MATE (/ˈmɑːt/; Spanish pronunciation: [ˈmate]) is a desktop environment forked from the now-unmaintained code base of GNOME 2. It is named after the South American plant yerba mate and tea made from the herb, mate.[3] The use of a new name, instead of GNOME, avoids conflicts with GNOME 3 components.

History

GNOME 3 (released in April 2011) replaced the classic desktop metaphor, substituting its native user interface: GNOME Shell. This action led to some criticism from parts of the free software community. Some users refused to accept the new interface design of GNOME and called for continued development of GNOME 2.[4] An Argentine user of Arch Linux started the MATE project[5] in order to meet this demand[6] and announced the availability of Mate on 18 June 2011.[7]

Software components

MATE has forked a number of applications originating as the GNOME Core Applications, and developers have written several other applications from scratch. The forked applications have new names - mostly in Spanish:

Further development

MATE fully supports GTK+ 3.

The project is supported by Linux Mint developers:[8]

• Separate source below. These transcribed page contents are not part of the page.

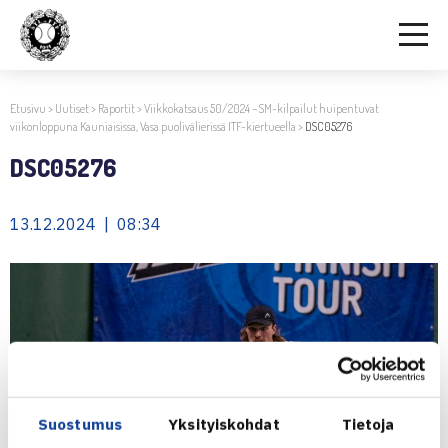
Etusivu
>
Uutiset
>
Raportit
>
Viikkokatsaus 50/2024 – SM-kilpailut huipentuvat
viikonloppuna Kauniaisissa, Vasa puolivälierissä ITF-kiertueella
>
DSC05276
DSC05276
13.12.2024 | 08:34
Suostumus
Yksityiskohdat
Tietoja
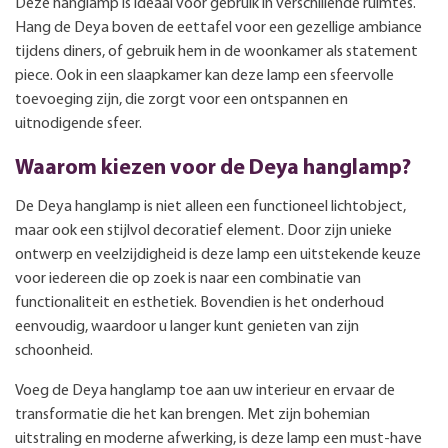
Deze hanglamp is ideaal voor gebruik in verschillende ruimtes.
Hang de Deya boven de eettafel voor een gezellige ambiance
tijdens diners, of gebruik hem in de woonkamer als statement
piece. Ook in een slaapkamer kan deze lamp een sfeervolle
toevoeging zijn, die zorgt voor een ontspannen en
uitnodigende sfeer.
Waarom kiezen voor de Deya hanglamp?
De Deya hanglamp is niet alleen een functioneel lichtobject,
maar ook een stijlvol decoratief element. Door zijn unieke
ontwerp en veelzijdigheid is deze lamp een uitstekende keuze
voor iedereen die op zoek is naar een combinatie van
functionaliteit en esthetiek. Bovendien is het onderhoud
eenvoudig, waardoor u langer kunt genieten van zijn
schoonheid.
Voeg de Deya hanglamp toe aan uw interieur en ervaar de
transformatie die het kan brengen. Met zijn bohemian
uitstraling en moderne afwerking, is deze lamp een must-have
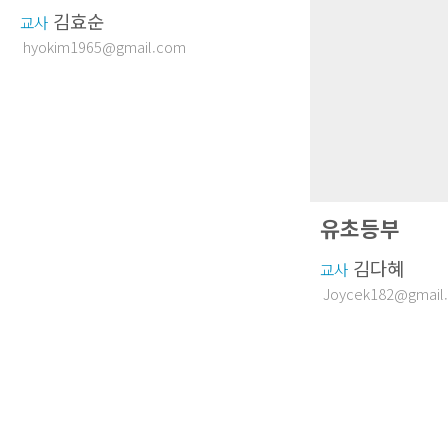
김효순
교사
hyokim1965@gmail.com
유초등부
김다혜
교사
Joycek182@gmail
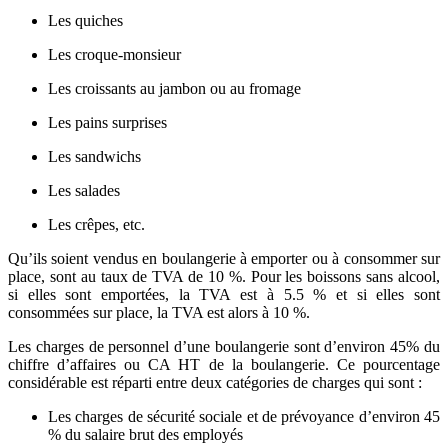
Les quiches
Les croque-monsieur
Les croissants au jambon ou au fromage
Les pains surprises
Les sandwichs
Les salades
Les crêpes, etc.
Qu’ils soient vendus en boulangerie à emporter ou à consommer sur
place, sont au taux de TVA de 10 %. Pour les boissons sans alcool,
si elles sont emportées, la TVA est à 5.5 % et si elles sont
consommées sur place, la TVA est alors à 10 %.
Les charges de personnel d’une boulangerie sont d’environ 45% du
chiffre d’affaires ou CA HT de la boulangerie. Ce pourcentage
considérable est réparti entre deux catégories de charges qui sont :
Les charges de sécurité sociale et de prévoyance d’environ 45
% du salaire brut des employés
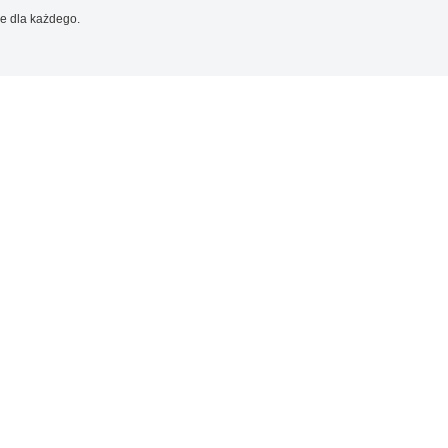
e dla każdego.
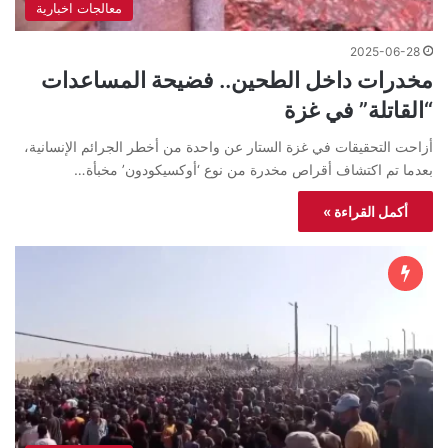
معالجات اخبارية
2025-06-28
مخدرات داخل الطحين.. فضيحة المساعدات
“القاتلة” في غزة
أزاحت التحقيقات في غزة الستار عن واحدة من أخطر الجرائم الإنسانية،
بعدما تم اكتشاف أقراص مخدرة من نوع ‘أوكسيكودون’ مخبأة…
أكمل القراءة »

We consider MATE yet another desktop, just like KDE, Gnome 3, Xfce etc. ... and based on the popularity of Gnome 2 in previous releases of Linux Mint, we are dedicated to support it and to help it improve.

New features have been added to Caja such as undo/redo[9] and diff viewing for file replacements.[10]

MATE 1.6 removes some deprecated libraries, moving from mate-conf (a fork of GConf) to GSettings, and from mate-corba (a fork of GNOME's Bonobo) to D-Bus.[11]

Releases history

Date Version
2011-06-18 Announced at Arch Linux forum
2011-08-19 Initial release
2012-04-16 1.2
2012-07-30 1.4
2013-04-02 1.6
2014-03-04 1.8
2014-09-29 1.8.1
2015-03-13 1.8.2
2015-06-11 1.10
2015-11-05 1.12

Adoption

MATE 1.2 was released on 16 April 2012. MATE has been one of the default desktop environments shipped with Linux Mint since version 12 "Lisa",[12][13] Linux Mint Debian Edition 201303,[14][15][16][17] Sabayon Linux 10,[18] Fedora 18,[19] and Ubuntu MATE 14.10.[20]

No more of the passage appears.